UK’s food and drink exports hit £16.4bn

Brexit leads to cancelled orders for UK meat exporters
Credit: hxdyl

The UK’s food and drink exports have reached £16.4 billion for the first nine months of 2019, up 1.8% on the same period last year, according to analysis from the Food and Drink Federation (FDF).

The food and drink trade deficit narrowed by 1.3% and it now stands at -£18 billion, which is £243 million lower than the same period in 2017.

Export growth to EU markets (+4.1%) was positive, while exports to non-EU markets declined (-1.8%), with the EU exports share growing to 62.1%.

All of the top 10 export products reported growth in January to September, apart from beer and salmon.

The fall in exports of salmon – down 20.1% – is primarily a result in a fall in sales to France (-19%) and the US (-36.2%). In volume terms, this represents a decline of 16.6 thousand tonnes, which is equivalent to £94.3 million.

“Despite the tumultuous times, UK food and drink exports continue to grow,” said FDF Chief Executive Ian Wright.

“These results record a very creditable performance across many product categories and destination markets. However, it is clear that businesses must work ever harder to deliver. Access to high quality market insight, advice and practical support is increasingly vital for success.

“That’s why the FDF is seeking collaboration with DEFRA, BEIS and DIT. We believe that together we can deliver ambitious new methods of export support which will give us the tools to take on our rivals in the highly competitive global food marketplace.”

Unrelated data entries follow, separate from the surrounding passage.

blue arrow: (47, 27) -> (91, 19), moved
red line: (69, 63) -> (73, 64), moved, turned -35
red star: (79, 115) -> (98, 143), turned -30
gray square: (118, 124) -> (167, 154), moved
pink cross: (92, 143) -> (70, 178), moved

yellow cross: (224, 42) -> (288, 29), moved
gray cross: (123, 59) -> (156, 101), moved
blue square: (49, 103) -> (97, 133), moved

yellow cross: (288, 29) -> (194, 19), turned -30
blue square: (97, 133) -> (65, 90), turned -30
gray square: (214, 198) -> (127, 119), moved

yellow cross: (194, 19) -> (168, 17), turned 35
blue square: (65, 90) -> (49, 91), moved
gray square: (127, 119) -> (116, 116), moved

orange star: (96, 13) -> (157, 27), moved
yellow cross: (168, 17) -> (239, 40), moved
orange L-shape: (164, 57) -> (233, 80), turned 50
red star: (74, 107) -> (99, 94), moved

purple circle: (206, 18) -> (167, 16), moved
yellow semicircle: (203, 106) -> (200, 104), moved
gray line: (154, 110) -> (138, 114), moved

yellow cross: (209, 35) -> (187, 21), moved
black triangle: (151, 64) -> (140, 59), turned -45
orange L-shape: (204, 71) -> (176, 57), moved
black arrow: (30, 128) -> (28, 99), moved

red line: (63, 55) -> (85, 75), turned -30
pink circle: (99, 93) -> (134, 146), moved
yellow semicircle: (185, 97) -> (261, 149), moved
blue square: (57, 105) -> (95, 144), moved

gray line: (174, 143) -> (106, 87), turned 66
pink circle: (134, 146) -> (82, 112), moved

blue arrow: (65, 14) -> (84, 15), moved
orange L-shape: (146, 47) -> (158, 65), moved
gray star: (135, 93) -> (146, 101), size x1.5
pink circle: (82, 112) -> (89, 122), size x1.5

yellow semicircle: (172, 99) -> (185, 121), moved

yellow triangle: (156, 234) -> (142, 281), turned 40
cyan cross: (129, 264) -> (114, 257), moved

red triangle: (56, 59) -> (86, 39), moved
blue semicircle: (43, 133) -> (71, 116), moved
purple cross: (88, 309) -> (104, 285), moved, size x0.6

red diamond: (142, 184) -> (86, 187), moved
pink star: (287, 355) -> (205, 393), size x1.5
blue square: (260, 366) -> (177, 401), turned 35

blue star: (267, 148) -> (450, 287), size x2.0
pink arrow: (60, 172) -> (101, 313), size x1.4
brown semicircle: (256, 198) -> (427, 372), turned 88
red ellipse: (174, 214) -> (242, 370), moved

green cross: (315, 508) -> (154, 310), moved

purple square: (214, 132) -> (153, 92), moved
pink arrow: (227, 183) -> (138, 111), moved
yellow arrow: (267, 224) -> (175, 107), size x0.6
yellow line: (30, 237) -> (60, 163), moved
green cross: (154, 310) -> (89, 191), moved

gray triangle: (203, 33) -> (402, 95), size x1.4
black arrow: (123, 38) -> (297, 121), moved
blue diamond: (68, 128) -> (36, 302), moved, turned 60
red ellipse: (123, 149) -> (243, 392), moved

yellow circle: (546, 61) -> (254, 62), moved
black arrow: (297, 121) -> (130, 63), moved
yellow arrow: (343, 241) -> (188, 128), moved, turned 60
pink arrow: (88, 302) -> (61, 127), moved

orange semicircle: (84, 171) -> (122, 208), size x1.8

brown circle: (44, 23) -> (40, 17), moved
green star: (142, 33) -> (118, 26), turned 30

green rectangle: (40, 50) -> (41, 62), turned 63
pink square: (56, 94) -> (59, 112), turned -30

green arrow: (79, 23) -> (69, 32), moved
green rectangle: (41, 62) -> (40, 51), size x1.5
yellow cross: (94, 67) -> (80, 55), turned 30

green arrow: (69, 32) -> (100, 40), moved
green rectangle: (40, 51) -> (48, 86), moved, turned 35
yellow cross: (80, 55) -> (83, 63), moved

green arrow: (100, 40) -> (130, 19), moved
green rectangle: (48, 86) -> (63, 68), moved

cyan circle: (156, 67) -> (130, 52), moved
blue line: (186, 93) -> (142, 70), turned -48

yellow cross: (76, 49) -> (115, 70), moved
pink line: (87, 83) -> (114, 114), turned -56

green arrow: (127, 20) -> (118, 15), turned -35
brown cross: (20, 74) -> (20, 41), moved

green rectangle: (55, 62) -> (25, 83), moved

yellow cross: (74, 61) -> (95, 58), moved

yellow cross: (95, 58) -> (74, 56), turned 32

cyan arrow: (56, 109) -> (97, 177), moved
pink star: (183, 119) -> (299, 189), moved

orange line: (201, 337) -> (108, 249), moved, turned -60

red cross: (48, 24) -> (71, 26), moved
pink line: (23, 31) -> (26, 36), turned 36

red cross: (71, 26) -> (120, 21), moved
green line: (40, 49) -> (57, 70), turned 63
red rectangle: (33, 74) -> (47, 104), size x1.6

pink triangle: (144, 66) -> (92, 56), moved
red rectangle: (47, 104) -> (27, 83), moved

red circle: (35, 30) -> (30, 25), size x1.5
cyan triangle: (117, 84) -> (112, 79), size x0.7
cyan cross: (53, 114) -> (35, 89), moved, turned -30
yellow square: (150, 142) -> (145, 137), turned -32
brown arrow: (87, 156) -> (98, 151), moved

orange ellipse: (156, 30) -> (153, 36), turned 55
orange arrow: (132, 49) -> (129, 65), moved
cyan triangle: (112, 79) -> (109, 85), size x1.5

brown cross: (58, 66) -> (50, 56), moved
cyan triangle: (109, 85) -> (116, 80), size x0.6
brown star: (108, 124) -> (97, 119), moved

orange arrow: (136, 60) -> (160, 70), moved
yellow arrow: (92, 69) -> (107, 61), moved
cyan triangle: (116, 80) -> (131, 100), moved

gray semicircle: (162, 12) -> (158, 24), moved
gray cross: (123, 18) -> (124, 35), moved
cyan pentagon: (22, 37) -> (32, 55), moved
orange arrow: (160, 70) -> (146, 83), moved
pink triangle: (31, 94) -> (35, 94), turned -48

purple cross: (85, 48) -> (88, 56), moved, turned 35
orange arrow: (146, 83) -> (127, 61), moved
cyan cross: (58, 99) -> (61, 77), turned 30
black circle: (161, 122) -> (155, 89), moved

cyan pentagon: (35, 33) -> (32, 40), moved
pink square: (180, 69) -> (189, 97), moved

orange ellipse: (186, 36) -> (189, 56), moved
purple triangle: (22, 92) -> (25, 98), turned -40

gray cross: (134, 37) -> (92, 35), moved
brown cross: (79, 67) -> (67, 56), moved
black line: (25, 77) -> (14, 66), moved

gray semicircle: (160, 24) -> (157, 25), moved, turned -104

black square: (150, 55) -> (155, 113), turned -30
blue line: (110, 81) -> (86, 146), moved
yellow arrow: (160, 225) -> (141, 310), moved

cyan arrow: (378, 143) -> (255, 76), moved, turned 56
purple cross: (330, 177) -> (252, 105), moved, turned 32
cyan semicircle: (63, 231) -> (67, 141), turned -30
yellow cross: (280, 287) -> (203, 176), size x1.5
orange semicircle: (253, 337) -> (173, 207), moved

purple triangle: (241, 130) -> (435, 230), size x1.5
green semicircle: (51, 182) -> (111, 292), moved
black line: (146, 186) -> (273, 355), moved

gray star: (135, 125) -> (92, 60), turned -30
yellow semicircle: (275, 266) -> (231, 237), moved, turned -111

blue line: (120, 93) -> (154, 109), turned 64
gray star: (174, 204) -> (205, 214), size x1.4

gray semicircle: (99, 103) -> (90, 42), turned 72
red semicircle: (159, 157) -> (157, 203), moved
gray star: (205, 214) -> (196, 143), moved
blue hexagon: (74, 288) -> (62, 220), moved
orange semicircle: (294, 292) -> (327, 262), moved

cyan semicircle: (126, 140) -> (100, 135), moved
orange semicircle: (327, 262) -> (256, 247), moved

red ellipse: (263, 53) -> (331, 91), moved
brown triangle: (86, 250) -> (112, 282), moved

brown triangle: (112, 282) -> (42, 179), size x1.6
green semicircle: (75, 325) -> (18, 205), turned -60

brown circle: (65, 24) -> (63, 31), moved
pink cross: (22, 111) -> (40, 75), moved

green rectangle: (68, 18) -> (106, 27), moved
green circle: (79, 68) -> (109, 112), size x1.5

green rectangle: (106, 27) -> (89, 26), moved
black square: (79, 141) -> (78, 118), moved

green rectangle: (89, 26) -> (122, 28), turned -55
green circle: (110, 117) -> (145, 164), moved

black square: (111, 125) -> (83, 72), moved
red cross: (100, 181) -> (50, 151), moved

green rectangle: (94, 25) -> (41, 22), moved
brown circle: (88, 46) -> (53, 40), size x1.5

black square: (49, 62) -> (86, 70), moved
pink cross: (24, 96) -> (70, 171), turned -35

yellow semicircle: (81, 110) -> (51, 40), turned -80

Minister of State at the Department for International Trade, Graham Stuart, said:

“UK food and drink is highly-regarded across the world, and I’m delighted that these latest figures from the Food and Drink Federation show such a positive increase in exports. It’s testament to the dedication and commitment to quality of UK businesses.

“We recently launched a new UK Export Strategy to clearly set out government support for businesses as we look to increase exports as a proportion of GDP from 30% to 35%.

“I would encourage all companies to make the most of this offer which includes finance through UK Export Finance, peer-to-peer support from our network of Export Champions and a wealth of resources on”

Elsa Fairbanks, Director, Food & Drink Exports Association (FDEA), said: “The FDEA has received positive feedback from members in our recent 2018 Export Survey –  exporters of all sizes from around the UK. Most respondents report continued export growth both in EU and non-EU markets although in the main this comes from more “established” markets.

“As the reality of the changing trading environment emerges, there is concern that sales may start to fall in the EU after Brexit and many exporters are exploring opportunities in new areas further afield. In light of this, we fully endorse the need for practical help and support to ensure that companies are prepared for what lies ahead.”